Fig. 3. Wearable data analysis of the match cohort.

a Z-transformed mean RHR (average of all 15-min RHR measurements within the last seven days) relative to the seasonal mean RHR with respect to the mean and standard deviation up to 7 days prior to the date of the reported test of all individuals in the M-COVID-19[+]PS (pink), M-COVID-19[+]NS (blue) and M-COVID-19[−] (black) cohorts. The difference between the maximum and minimum z-transformed RHR within 14 to and 20 days after the date of the reported SARS-CoV-2 test was more pronounced (1.3 vs 1.0) and more prolonged for M-COVID-19[+]PS than for M-COVID-19[+]NS. Shading indicates standard errors. The inset shows the average RHR relative to the SARS-CoV-2 test date. Already prior to the SARS-CoV-2 test, M-COVID-19[+]PS-individuals showed an increased RHR compared to M-COVID-19[+]NS and M-COVID-19[−]. b Average steps per day relative to the mean of M-COVID-19[−] during pre-phase (adjusted for seasonal variation) in all four phases for all individuals in all three cohorts. Boxes indicate quartiles, whiskers the range of the distribution of mean steps per day, scatter points outside the boxes mark the outliers (we do not show outliers >20k steps per day), and scatter points within the box mark the mean. The dashed grey line indicates the median of the mean steps per day during the pre-phase. Median values for M-COVID-19[+]PS were consistently below the seasonal mean of the CDA population and below the median of the two control cohorts across all phases, indicating lower activity levels compared to the control cohorts. Mean number of steps per day for M-COVID-19[+]PS were below the mean number of steps per day of the two control cohorts in all four phases. Likewise we found a reduction in the variance of the M-COVID-19[+]PS compared to the two control cohorts.

Fig. 4. WHO-5 wellbeing (a, c–g) and modified EQ-5D/QoL (b, h–l) for the COVID-19[+]PS (pink), COVID-19[+]NS (blue), and COVID-19[−] (black) cohorts.

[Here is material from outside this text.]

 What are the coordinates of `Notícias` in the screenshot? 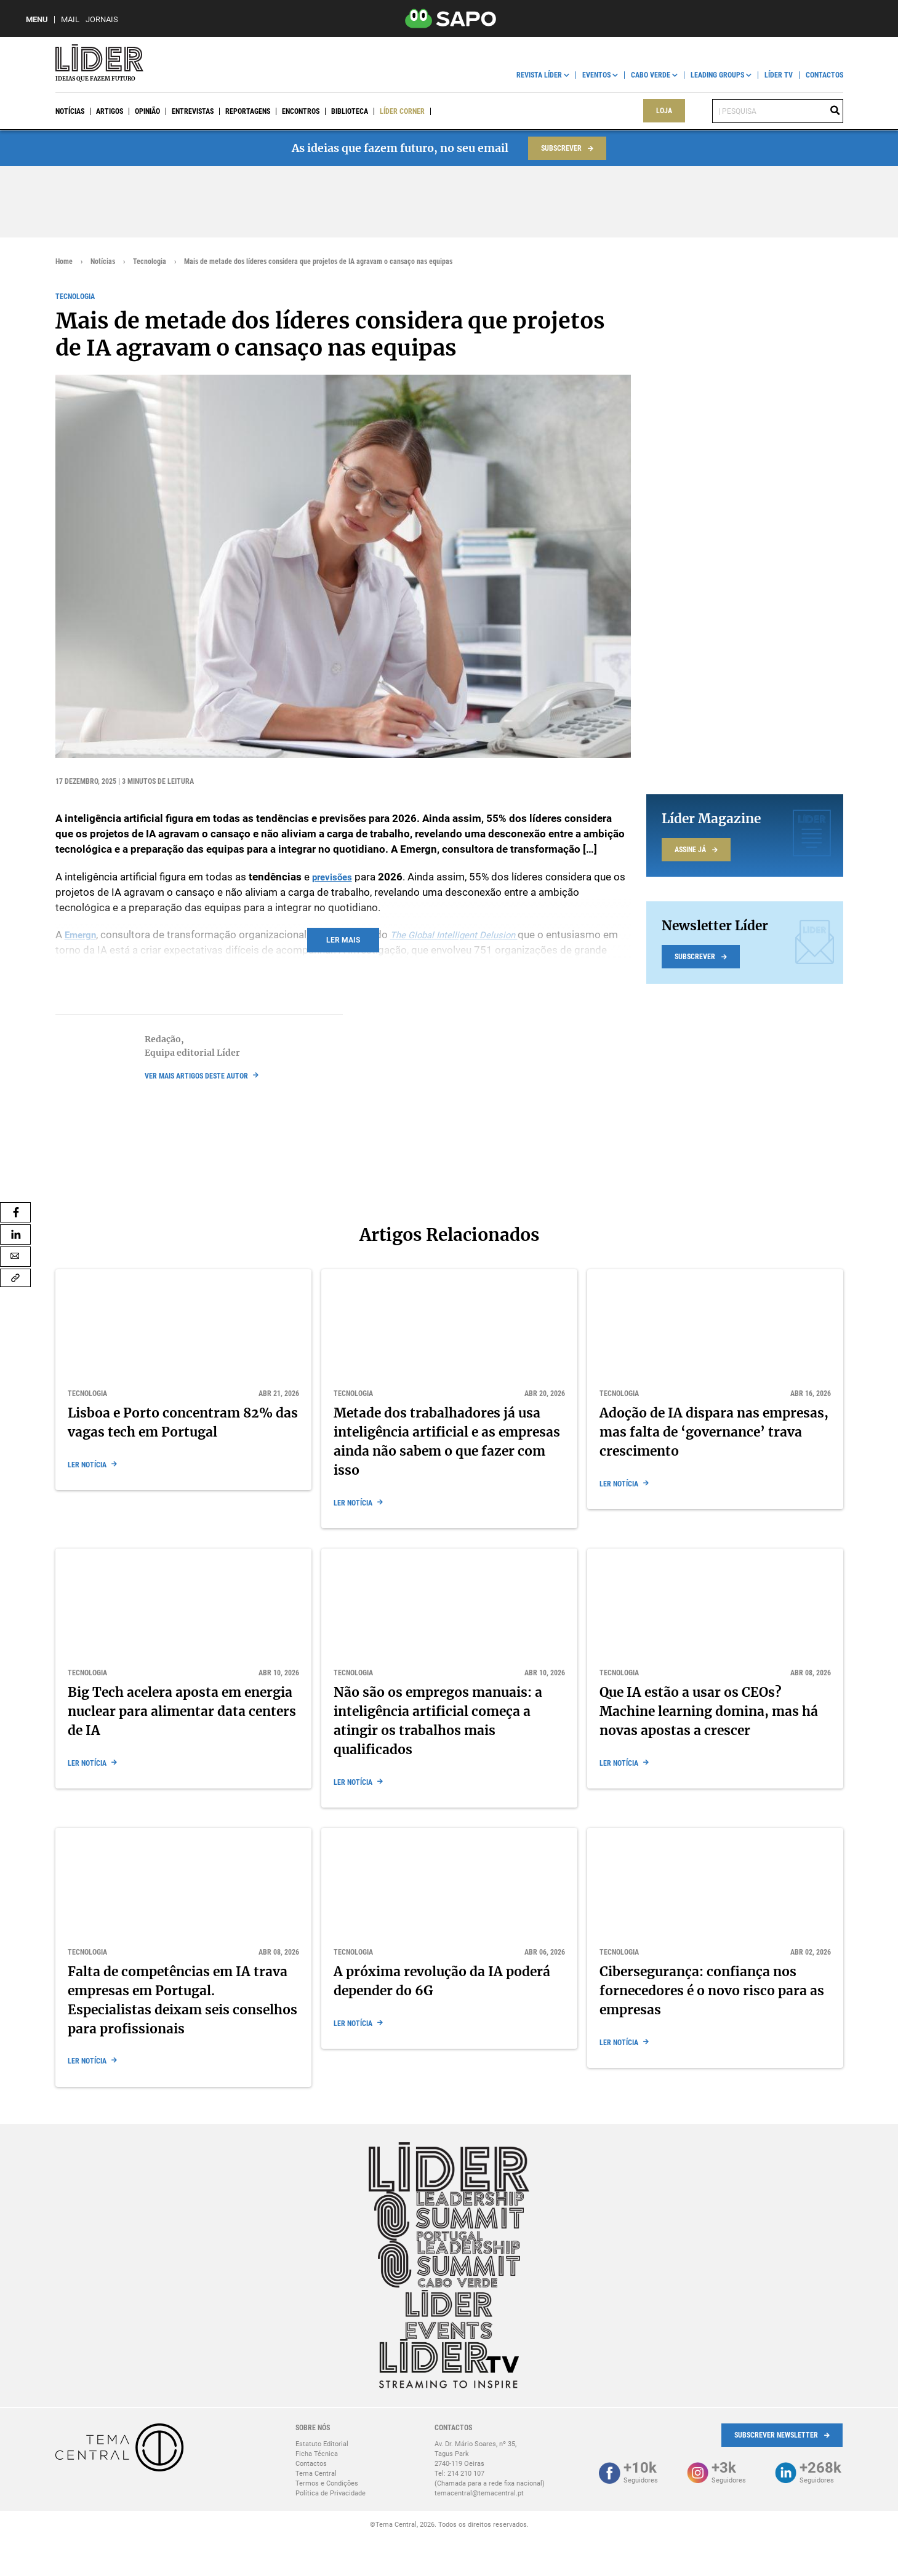 It's located at (69, 111).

The individual WHO-5 and modified EQ-5D scores were both averaged to obtain the overall wellbeing (a) and QoL (b) scores, respectively. Overall, COVID-19[+]PS individuals reported more issues with wellbeing (c–g) and QoL (h–l) than the control cohorts. Error bars indicate standard errors. The responses from the COVID-19[+]PS cohort were significantly different (α < 0.001) from the responses of the two control cohorts, as determined by the Mann-Whitney U test. All responses of the two control cohorts were significantly different, except for the mean value of wellbeing (a), the mean value of QoL (b), and the questions “In the last four weeks I was calm and relaxed” (g) and “Do you have problems going around” (h).